O diretor huni-kui Zezinho Yube

O fim de semana reservou pelo menos uma boa opção para quem quis fugir do óbvio no Sul de Minas. Em Cambuquira, aconteceu a itinerância do Forumdoc.mg, a 4ª Mostra do Filme Documentário e Etnográfico, evento promovido pela Associação Filmes de Quintal, de Belo Horizonte. Como o nome sugere, trata-se de exibições de filmes que retratam o cotidiano de pessoas e lugares, suas formas de agir, pensar e ver o mundo.

Tivemos a oportunidade de assistir dois filmes. O primeiro, exibido na sexta-feira, foi Kene Yuxí, as Voltas do Kene, de Zezinho Yube. É uma obra do projeto Vídeo nas Aldeias, em que o diretor, da etnia huni-kui, do Acre, mostra-se preocupado com a perda das tradições de sua aldeia. Uma das mais marcantes formas de expressão do grupo são as formas presentes em pinturas e tecidos conhecidos como kene. Herança das mais antigas gerações, os desenhos tem nomes e significados que estão se perdendo pelo desinteresse de crianças e jovens em aprendê-los.

Por outro lado, índios de outras etnias se apropriaram das técnicas do kene para vender artesanato a turistas, independente de a tradição ter origem em outro grupo étnico. A mercantilização pura e simples da arte tradicional acaba colocando em risco a memória e o conhecimento que fazem parte da técnica. Yube, então, visita as três tribos huni-kui do Acre em busca da tradição oral que dá significado aos desenhos, em busca de um registre que torne o conhecimento permanente.

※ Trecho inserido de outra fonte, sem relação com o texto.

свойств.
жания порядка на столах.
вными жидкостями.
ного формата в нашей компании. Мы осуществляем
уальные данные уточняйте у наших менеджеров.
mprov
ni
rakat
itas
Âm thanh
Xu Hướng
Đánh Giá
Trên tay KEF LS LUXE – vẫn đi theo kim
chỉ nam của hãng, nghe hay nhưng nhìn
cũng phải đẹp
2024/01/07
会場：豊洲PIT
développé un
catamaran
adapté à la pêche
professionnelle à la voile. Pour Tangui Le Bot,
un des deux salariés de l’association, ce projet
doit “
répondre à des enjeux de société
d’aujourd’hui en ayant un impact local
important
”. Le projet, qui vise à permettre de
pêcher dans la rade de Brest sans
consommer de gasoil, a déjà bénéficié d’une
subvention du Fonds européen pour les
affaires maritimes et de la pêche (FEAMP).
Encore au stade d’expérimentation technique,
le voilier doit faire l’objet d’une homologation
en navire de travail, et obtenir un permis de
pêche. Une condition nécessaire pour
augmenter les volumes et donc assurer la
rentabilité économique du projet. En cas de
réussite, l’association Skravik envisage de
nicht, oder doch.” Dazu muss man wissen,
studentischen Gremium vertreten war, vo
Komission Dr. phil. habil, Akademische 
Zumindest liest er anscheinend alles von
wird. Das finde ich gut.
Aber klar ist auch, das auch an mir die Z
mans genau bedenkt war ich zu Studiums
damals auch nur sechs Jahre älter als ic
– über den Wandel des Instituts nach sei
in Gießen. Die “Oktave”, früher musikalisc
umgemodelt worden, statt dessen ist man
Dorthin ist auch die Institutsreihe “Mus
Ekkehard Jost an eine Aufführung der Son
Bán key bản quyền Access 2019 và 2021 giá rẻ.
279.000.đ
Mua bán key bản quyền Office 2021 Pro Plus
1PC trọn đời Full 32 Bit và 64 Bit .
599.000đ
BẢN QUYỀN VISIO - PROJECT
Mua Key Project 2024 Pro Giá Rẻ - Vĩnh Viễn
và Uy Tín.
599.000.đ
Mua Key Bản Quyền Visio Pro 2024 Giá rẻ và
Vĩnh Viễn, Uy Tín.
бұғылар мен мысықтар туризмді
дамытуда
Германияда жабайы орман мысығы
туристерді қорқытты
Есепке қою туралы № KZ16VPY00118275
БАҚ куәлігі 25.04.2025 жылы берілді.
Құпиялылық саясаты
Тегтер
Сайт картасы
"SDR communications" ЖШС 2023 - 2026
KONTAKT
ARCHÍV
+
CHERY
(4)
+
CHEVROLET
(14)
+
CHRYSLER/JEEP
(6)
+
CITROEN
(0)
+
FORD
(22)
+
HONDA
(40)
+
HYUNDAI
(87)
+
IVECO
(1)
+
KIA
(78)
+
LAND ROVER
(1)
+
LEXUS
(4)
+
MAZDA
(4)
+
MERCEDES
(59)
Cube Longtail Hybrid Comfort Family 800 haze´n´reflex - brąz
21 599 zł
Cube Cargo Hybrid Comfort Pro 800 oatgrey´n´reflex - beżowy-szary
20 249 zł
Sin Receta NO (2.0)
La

Este não é o primeiro trabalho do projeto Vídeo nas Aldeias com o qual temos contato. Recente apresentamos A Iniciação do Jovem Xavante no lançamento do Museu da Oralidade. É interessante notar que os índios cineastas colocam uma identidade própria na narrativa de suas obras. Desevolvem um trabalho autoral, em que revelam o tempo todo o interesse por trás da realização daquele filme. O diretor Zezinho Yube, por exemplo, aparece por duas ou três vezes no próprio filme, debatendo com outros índios e tentando convencê-los da importância do registro que está sendo feito.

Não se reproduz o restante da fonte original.